Après la guerre, comme beaucoup d’artistes italiens, C. Rama évolue vers l’abstraction, qu’elle voit comme une occasion d’ordonner ses compositions avec une rigueur nouvelle. Elle se rapproche du Movimiento Arte Concreta d’Atanasio Soldati, Gilles Dorfles et Bruno Munari, qui prône une peinture détachée de toute référence au réel. Elle est très ancrée dans le contexte turinois : son travail est défendu avec une grande constance avec son ami, le poète et universitaire Edoardo Sanguineti, dont les récits sont aussi une inspiration pour elle. Elle est aussi proche de l’architecte et designer Carlo Mollino, de l’historien de l’art Paolo Fossati, de l’architecte Corrado Levi.
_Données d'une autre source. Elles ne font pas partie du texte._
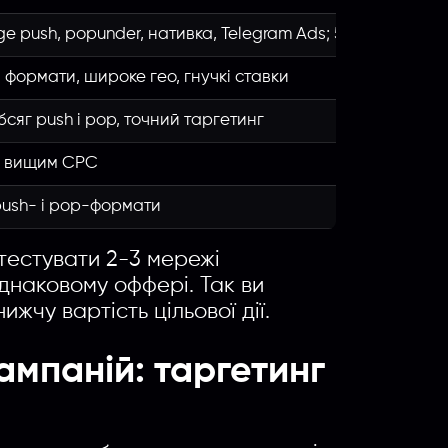
Введите название партнерки, сервиса,команды и т.п.
ge push, popunder, нативка, Telegram Ads; 5+ млрд пока
і формати, широке гео, гнучкі ставки
сяг push і pop, точний таргетинг
з вищим CPC
push- і pop-формати
естувати 2-3 мережі
однаковому оффері. Так ви
жчу вартість цільової дії.
ампаній: таргетинг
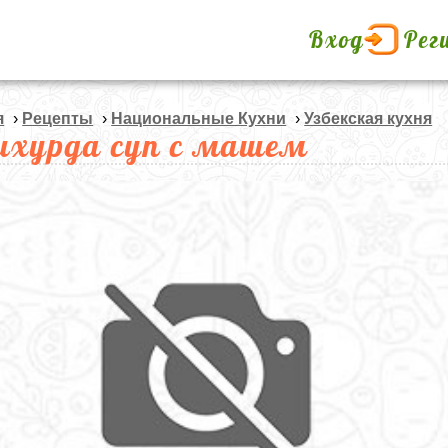
Вход
Рег
я
›
Рецепты
›
Национальные Кухни
›
Узбекская кухня
хурда суп с машем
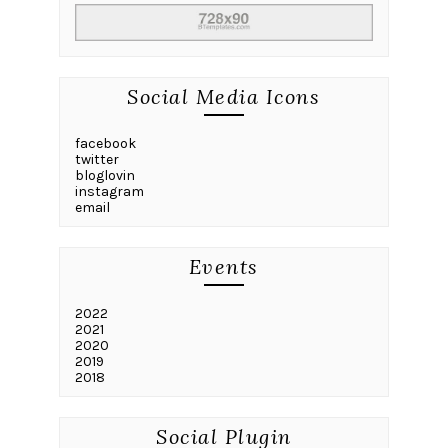
Social Media Icons
facebook
twitter
bloglovin
instagram
email
Events
2022
2021
2020
2019
2018
Social Plugin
Dès les années 1960, elle revient à une inspiration plus personnelle et élabore ce que E. Sanguineti a appelé ses « bricolages », reprenant ainsi la formule de Claude Lévi-Strauss à propos de ces modestes assemblages, réalisés avec des éléments hétérogènes à portée de main : elle colle ainsi des griffes animales, des fume-cigarettes sur des fonds travaillés de larges taches. Au cours de la décennie suivante, elle voyage à travers l’Europe et les États-Unis avec son galeriste Luciano Anselmino ; c’est alors qu’elle rencontre Andy Warhol, Orson Welles et surtout Man Ray. Ses œuvres portent sur des problématiques liées aux grandes peurs de l’après-guerre : la bombe atomique, la guerre froide. La série Napalm, constituée d’yeux de poupées répartis par grappes sur des fonds traités au spray, forme une image frappante de la culpabilité. L’artiste travaille aussi sur de grands formats avec des chambres à air usagées qu’elle découpe et colle sur la toile en des motifs géométriques, ou bien qu’elle suspend à un axe horizontal : les irrégularités du caoutchouc donnent à ces ensembles leur matérialité.
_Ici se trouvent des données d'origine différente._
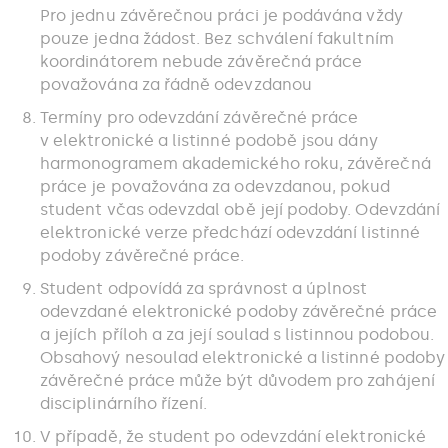
Pro jednu závěrečnou práci je podávána vždy
pouze jedna žádost. Bez schválení fakultním
koordinátorem nebude závěrečná práce
považována za řádně odevzdanou
Termíny pro odevzdání závěrečné práce
v elektronické a listinné podobě jsou dány
harmonogramem akademického roku, závěrečná
práce je považována za odevzdanou, pokud
student včas odevzdal obě její podoby. Odevzdání
elektronické verze předchází odevzdání listinné
podoby závěrečné práce.
Student odpovídá za správnost a úplnost
odevzdané elektronické podoby závěrečné práce
a jejích příloh a za její soulad s listinnou podobou.
Obsahový nesoulad elektronické a listinné podoby
závěrečné práce může být důvodem pro zahájení
disciplinárního řízení.
V případě, že student po odevzdání elektronické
Les années 1980 sont celles de la reconnaissance, notamment grâce à la critique d’art Lea Vergine et à son exposition L’Altra Metà dell’avanguardia (Milan, Rome, Stockholm, 1980). Cet événement, consacré aux artistes féminines, permet à C. Rama de montrer ses créations les plus anciennes ; stimulée par ce succès, elle reprend son mode de figuration initial, mettant en scène une humanité et un bestiaire fantaisistes et sans inhibition. Cette pratique est fondée sur le désir et sur les pulsions, qu’elle extériorise et expose, symbolisés par les langues tirées et une description sans complaisance des corps, en particulier des appareils génitaux. Elle dessine souvent, sur des papiers récupérés, des schémas de construction ou bien des dessins d’architecte, et transforme ce matériau en images sentimentales et érotiques à la fois. À la suite de l’exposition du Stedelijk Museum d’Amsterdam en 1998, d’importantes rétrospectives sont organisées à l’étranger autour de ses œuvres. La consécration arrive en 2003, lorsque C. Rama reçoit le Lion d’Or de la Biennale de Venise. La panique sanitaire autour de la maladie de Creutzfeldt-Jakob lui a inspiré toute une série d’œuvres centrée sur l’image de la vache-folle.